Maverick Party reflects on 'disappointing' election result

·3 min read
A Maverick Party sign along a Prince George highway. The party fielded 29 candidates in British Columbia, Alberta, Saskatchewan and Manitoba in the Sept. 20 federal election.  (Andrew Kurjata/CBC - image credit)
A Maverick Party sign along a Prince George highway. The party fielded 29 candidates in British Columbia, Alberta, Saskatchewan and Manitoba in the Sept. 20 federal election. (Andrew Kurjata/CBC - image credit)

The leader of the upstart Maverick Party is disappointed over the results of last week's federal election but says other factors — like the fourth wave of COVID-19 and the People Party of Canada's pitch to disaffected voters — influenced the outcome.

Interim leader Jay Hill said the election's timing and strategic voting against the Liberals also hurt the party's result.

"We ran a credible campaign. Our 29 candidates stayed on message, unlike a number of the other parties," he said. "So I was very proud of the job that they did, and I'm very disappointed in the results."

The party fielded 29 candidates in Western Canada, including 19 in Alberta, in its first election since its founding.

Maverick candidates were only able to capture around one to four per cent of the vote, depending on the riding. Candidates for the People's Party of Canada (PPC) received more support — about five to 13 per cent of total votes cast in the electoral districts where they faced Maverick candidates.

The Maverick Party was founded in September 2020 when it changed its name from Wexit Canada.

Hill said the party had little time to prepare for an early election. He believes potential supporters voted for the Conservatives because they were the party with the best chance of removing Liberal leader Justin Trudeau from the prime minister's office.

Then there were attitudes around the fourth wave of COVID-19. He said the Maverick Party supports people's decisions not to be vaccinated but has also spoken about the consequences of making that choice.

Hill said PPC leader Maxime Bernier took advantage of people's frustrations over COVID-19 restrictions, vaccine passports and mandatory vaccination policies.

"For Max Bernier, in particular, to fan those flames, throw gasoline on the flames, I think was most unfortunate," Hill said.

"And there's no doubt that he got a lot of votes because of it. But I think he did a great disservice to all Canadians by his actions."

Protest vote

Janet Brown, principal of Janet Brown Opinion Research in Calgary, said the Maverick Party was facing an electorate that isn't interested in its message while Alberta is battling the fourth wave of COVID-19.

She also pointed to Bernier's ability to tap into people's frustrations, particularly in rural Alberta.

"The People's Party really came on strong and they really became the focus of the protest vote," she said.

"When you live in a riding where you know... a Conservative victory is is practically a fait accompli, you're just going to be more likely to feel that it's safe to lodge a protest vote and vote for the People's Party."

The Maverick Party can now issue tax receipts for political donations and is looking to select a permanent leader to take over from Hill, who only agreed to lead on an interim basis.

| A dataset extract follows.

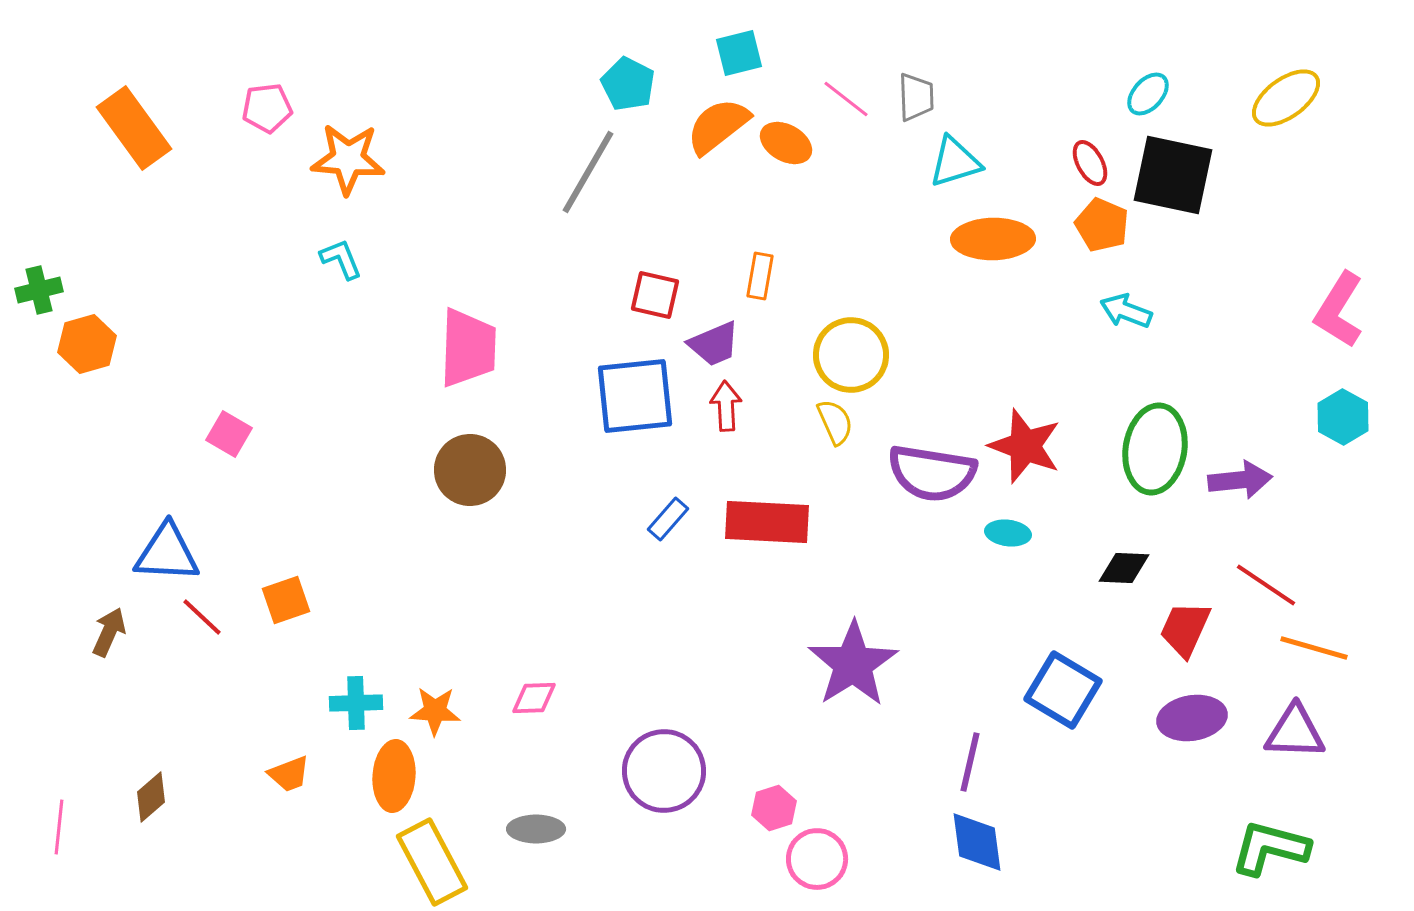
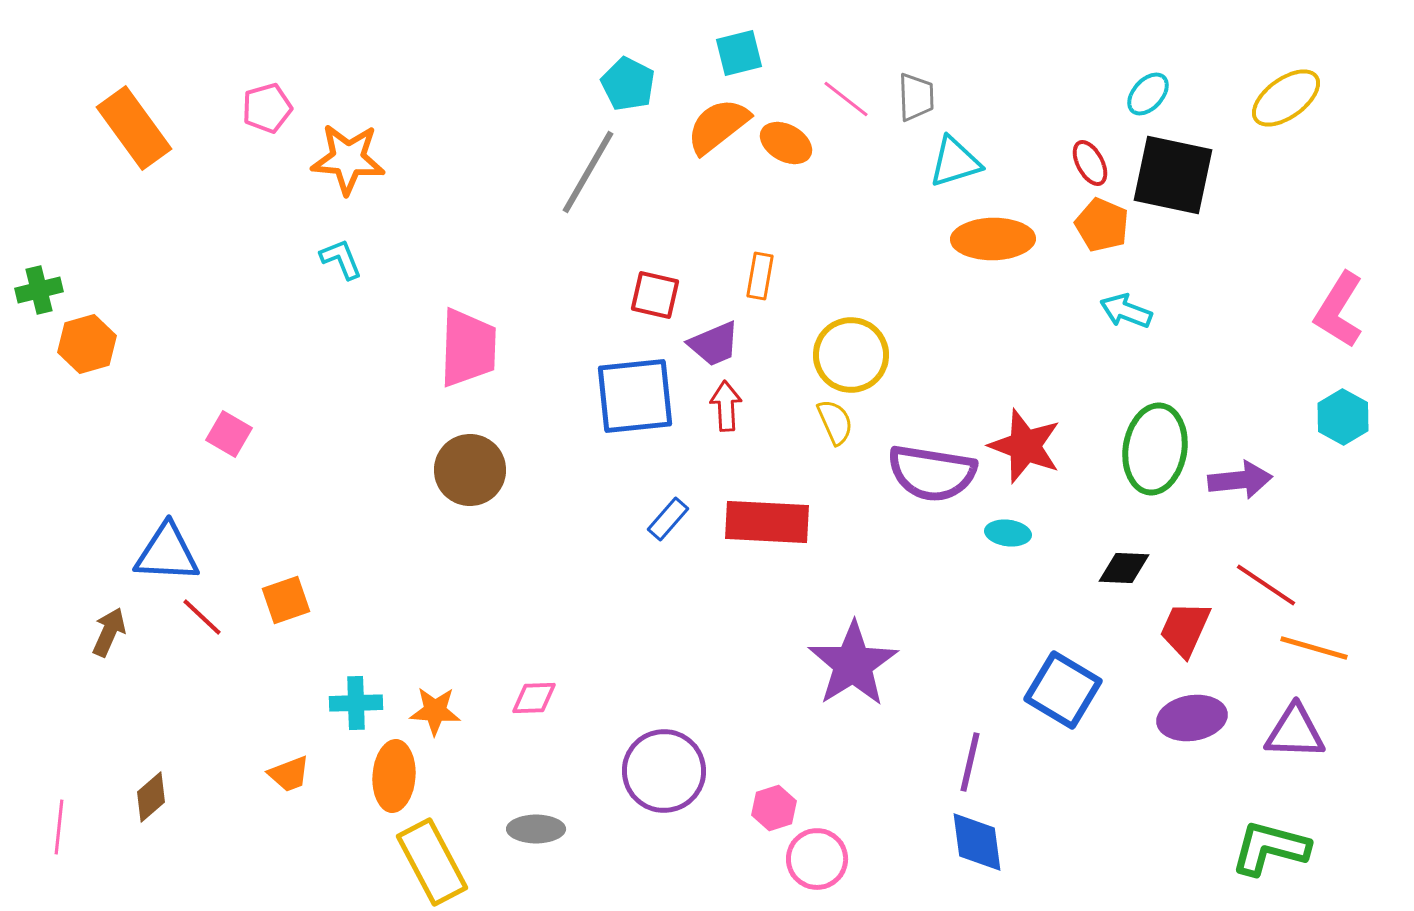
pink pentagon at (267, 108): rotated 9 degrees counterclockwise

The party's goal is to elect MPs as part of a regional, not national, organization that will advocate for greater autonomy for Canada's western provinces.

The party announced on Friday that it plans to field candidates in all four western provinces in the next federal election. Organizers are starting to set up electoral district associations with the intention of starting candidate nominations within the next 12 months.

"We have a very credible message that the West needs a strong voice to represent us in Ottawa, at least as a preliminary step towards greater autonomy or independence in whatever fashion that western independence ultimately achieves," Hill said.